■ TO DO ■
Wherever "people" appears in the records below, copy the line that holds it.

■ SOURCE DATA ■
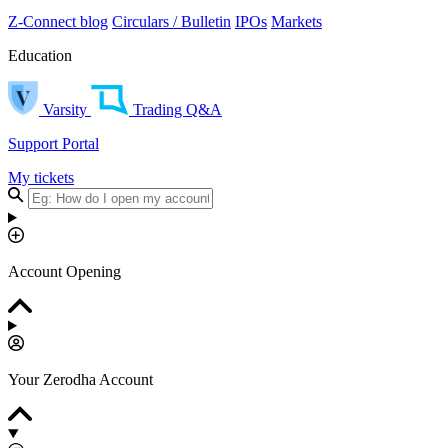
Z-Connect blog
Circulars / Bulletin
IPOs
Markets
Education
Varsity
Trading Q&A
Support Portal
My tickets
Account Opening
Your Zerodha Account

---

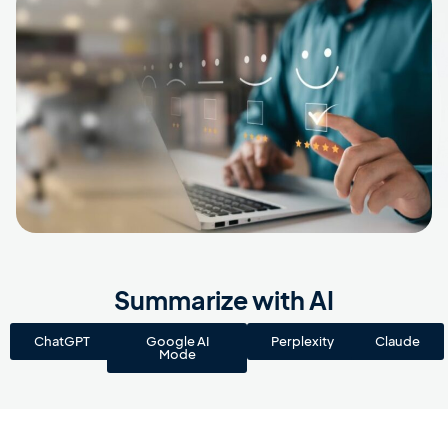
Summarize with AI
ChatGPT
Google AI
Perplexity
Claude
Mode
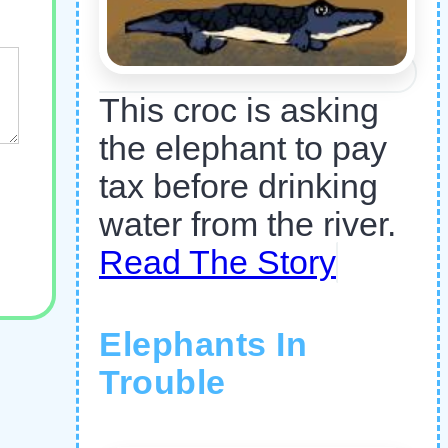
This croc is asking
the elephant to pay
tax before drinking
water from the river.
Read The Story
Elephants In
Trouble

* * *

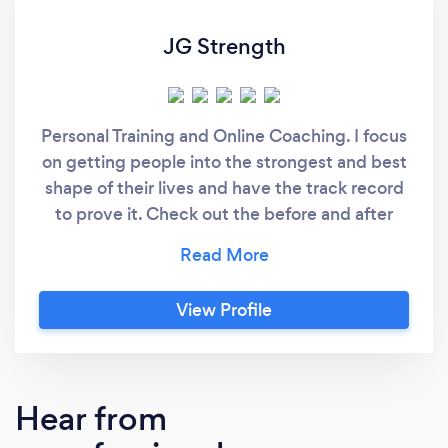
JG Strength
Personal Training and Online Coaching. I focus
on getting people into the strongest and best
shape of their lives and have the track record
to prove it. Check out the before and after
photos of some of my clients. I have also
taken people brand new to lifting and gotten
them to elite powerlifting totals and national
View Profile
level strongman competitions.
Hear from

■ SOLUTION TO THE PROBLEM ■
on getting people into the strongest and best
taken people brand new to lifting and gotten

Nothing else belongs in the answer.